Retype, exactly as they appear below, the lines between the line holding "チケット予約・購入・販売のイープラス" and the line holding "家入レオのチケット情報ページです。日程、会場情報や料金", both ends included.

(Records)
++++++++++

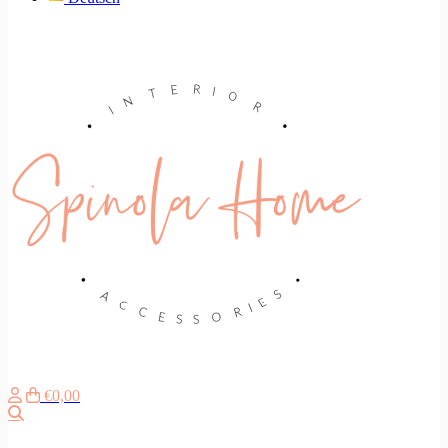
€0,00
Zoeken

++++++++++

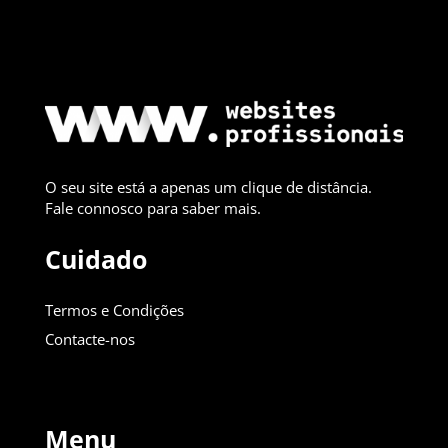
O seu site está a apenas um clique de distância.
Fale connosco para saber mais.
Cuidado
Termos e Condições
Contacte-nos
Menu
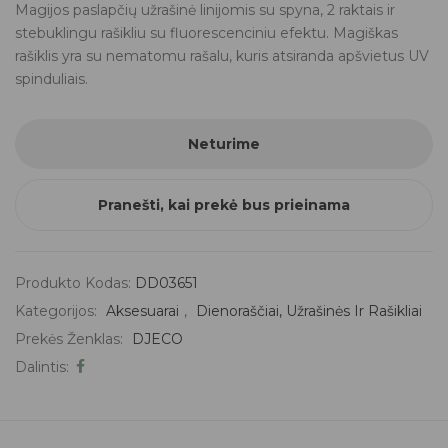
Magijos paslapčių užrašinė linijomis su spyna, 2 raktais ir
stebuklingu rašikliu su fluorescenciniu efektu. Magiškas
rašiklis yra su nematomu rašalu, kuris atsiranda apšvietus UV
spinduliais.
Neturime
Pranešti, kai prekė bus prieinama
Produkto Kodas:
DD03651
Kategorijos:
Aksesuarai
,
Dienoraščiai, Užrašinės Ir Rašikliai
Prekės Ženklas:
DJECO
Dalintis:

++++++++++

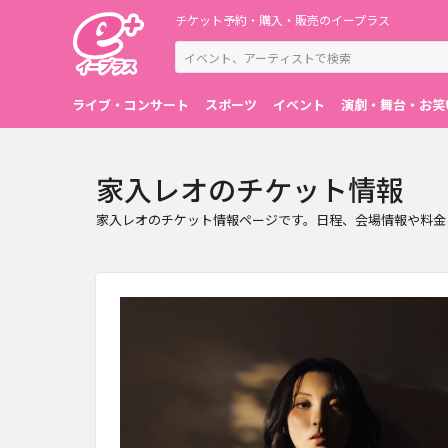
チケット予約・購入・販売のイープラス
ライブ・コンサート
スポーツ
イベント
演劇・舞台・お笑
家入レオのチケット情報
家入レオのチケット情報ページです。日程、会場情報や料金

++++++++++

(Task solution)
チケット予約・購入・販売のイープラス
ライブ・コンサート
スポーツ
イベント
演劇・舞台・お笑
家入レオのチケット情報
家入レオのチケット情報ページです。日程、会場情報や料金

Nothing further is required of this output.